Description:
Recently I was testing performance after crash recovery using sysbench. And I found that when concurrency is high, the tps in first 30s will go low unexpectedly. Through our team's performance monitoring tool, I found that the reason for the decrease in tps was the abnormal amount of dirty pages flushing.
My test is running on a ECS of alibaba cloud, the disk I using is an essd with 350MB/s I/O thoughput. About 20000 pages flushing in a second could full the disk thoughput. So the unexpected dirty pages flushing can make a great influence to the performance.
========================================
By reading the code and observing the monitoring information in information_schema.innodb_metrics, I located the root cause of the problem.
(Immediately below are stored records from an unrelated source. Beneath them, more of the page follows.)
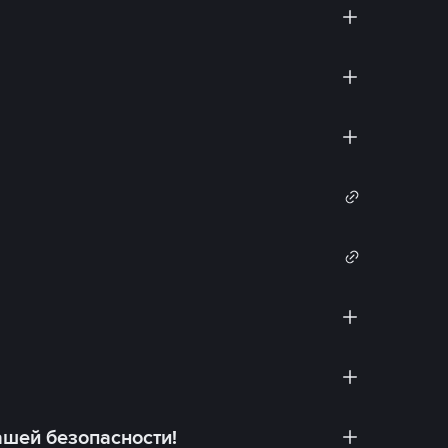
ашей безопасности!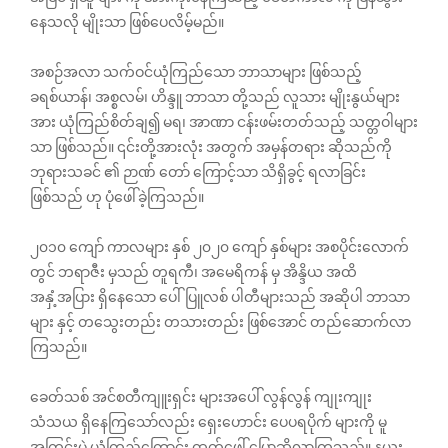
နေသလို မျိုးသာ ဖြစ်ပေလိမ့်မည်။
အစဉ်အလာ သက်ဝင်ယုံကြည်သော ဘာသာများ ဖြစ်သည့်
ခရစ်ယာန်၊ အစ္စလမ်၊ ဟိန္ဒူ ဘာသာ တို့သည် လူသား မျိုးနွယ်များ
အား ယုံကြည်စိတ်ချ၍ မရ၊ အာဏာ ငန်းဖမ်း‌တတ်သည့် သတ္တဝါများ
သာ ဖြစ်သည်။ ၎င်းတို့အားလုံး အတွက် အမှန်တရား ဆိုသည်ကို
ဘုရားသခင် ၏ ဉာဏ်‌ တော် ကြောင့်သာ သိရှိခွင့် ရလာခြင်း
ဖြစ်သည် ဟု ပုံဖေါ်ခဲ့ကြသည်။
၂၀၁၀ ကျော် ကာလများ နှစ် ၂၀၂၀ ကျော် နှစ်များ အစပိုင်းလောက်
တွင် ဘရာဇီး မှသည် တူရကီ၊ အမေရိကန် မှ အိန္ဒိယ အထိ
အနှံ့အပြား ရှိနေသော ပေါ်ပြူလစ် ပါတီများသည် အဆိုပါ ဘာသာ
များ နှင့် တသွေးတည်း တသားတည်း ဖြစ်အောင် တည်ဆောက်လာ
ကြသည်။
ခေတ်သစ် အင်စတီကျူးရှင်း များအပေါ် လွန်လွန် ကျုးကျုး
သံသယ ရှိနေကြသော်လည်း ရှေးဟောင်း ပေပရပိုက် များကို မူ
အကြွင်းမဲ့ ယုံကြည်ကြောင်း ထုတ်ဖေါ် ‌ပြောဆိုလာကြသည်။ နယူး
So let me first explain the reason of this bug through code.
1. First and most important, innodb will calc lsn_avg_rate every innodb_flushing_avg_loops(default 30) seconds. When server started up from crash recovery, the value of lsn_avg_rate is always 0 in first innodb_flushing_avg_loops seconds.
2. In Adaptive_flush::set_flush_target_by_lsn, innodb will calc target_lsn in the way below:
"
target_lsn = oldest_lsn + lsn_avg_rate * buf_flush_lsn_scan_factor;
"
Since lsn_avg_rate is 0, target_lsn is equal to oldest_lsn, and there are almost no dirty pages with LSN less than this value.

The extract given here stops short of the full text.